An answer to my query. It is there, I feel it. Beneath a stone, near the third bench.

I must retrieve it to finalize the ritual that will reveal your enemies' weaknesses to you. But…" She paused dramatically.

"It is protected. Spirit guardians watch over it. I cannot approach it myself; my power would interfere. My instrument, Mathieu, is already on another trail for me. Someone else must go. Someone whose strength and authority can impress the spirit guardians and retrieve the message without corrupting it."

She looked at him, her eyes shining with absolute conviction.

She wasn't asking him to send a servant. She was asking him to send soldiers.

Valerius, caught up in her narrative, did not see the manipulation. He saw an opportunity. He was the only one who could provide the strength necessary to help his Oracle.

"My guards," he said, his chest puffing with pride.

"I will send Kenji and a squad. They are the best.
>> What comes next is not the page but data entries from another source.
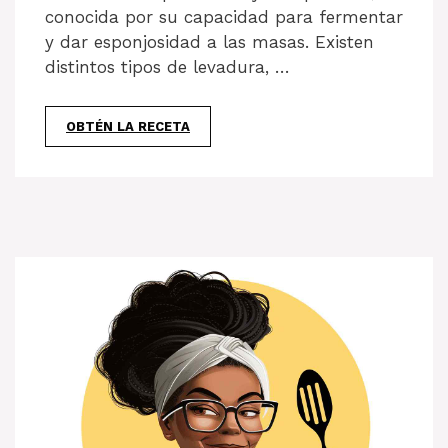
conocida por su capacidad para fermentar
y dar esponjosidad a las masas. Existen
distintos tipos de levadura, …
OBTÉN LA RECETA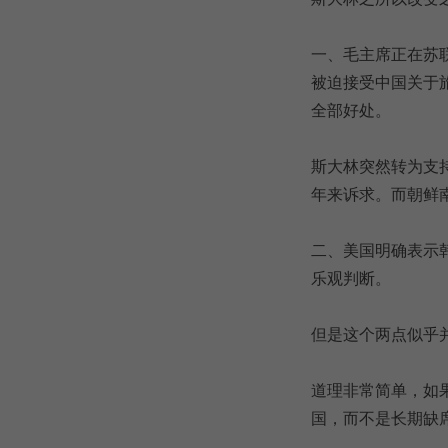
一、毛主席正在苏
被迫接受中国关于
全部好处。
斯大林突然转为支
年来诉求。而朝鲜
二、美国明确表示
乐观判断。
但是这个两点似乎
道理非常简单，如
国，而不是长期缺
They will retrieve your message from the spirits."

"Yes," Catherine whispered, as if the idea had just come to him.

"Kenji. His mind is disciplined as steel. The spirits will respect him. Tell him to retrieve the hidden note and bring it to me. Without reading it. That is crucial."

The plan was in motion. A risky plan.

She was sending Valerius's forces to meet The Rook's spies. What would happen? A confrontation? A discreet retreat from Soren? She didn't know. But either way, she would get the note.
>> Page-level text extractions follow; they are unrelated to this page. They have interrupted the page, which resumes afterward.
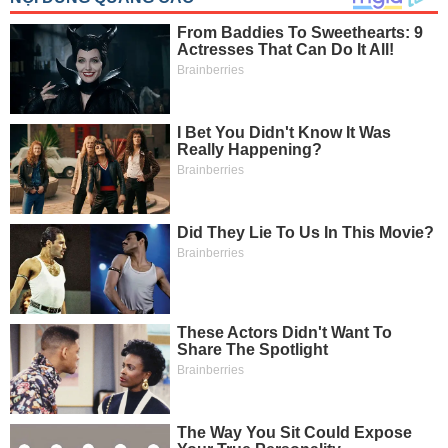
SÓC
SỨC
KHỎE
TÀI
CHÍNH
CÔNG
NGHỆ
THÔNG
TIN
DỊCH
Valerius gave his orders. Kenji, his face impassive, accepted the mission, however strange.

Catherine, from her velvet tower, waited.

The wait was an agony. She risked, once more, to probe the vicinity of the Square of Scriptures, as briefly as possible. She felt the presence of Kenji's squad approaching, an aura of cold, blue discipline. They were almost there.

Suddenly, another presence exploded into her vision.

It was not the cold, clinical black thread of Soren. It was something completely different. A pillar of burning white light. A pure, unbending energy, full of absolute certainty and a searing hatred for all forms of corruption. It was an aura of fanatic zeal.

She recognized it instinctively from the descriptions she had read in Valerius's books.

The signature of an adept of the Pathway of Judgement.

An Inquisitor from the Church of the Purifying Flame.

Catherine's breath caught.

Her diversion, her complex plan to pit two players against each other, had just been interrupted by the arrival of a third, the most unpredictable and dogmatic of all.

The Church was there. But why? Were they following her? Were they following The Rook? Or Mathieu?

The game had just become infinitely more complex. She was playing chess, but a bishop had just overturned the game board.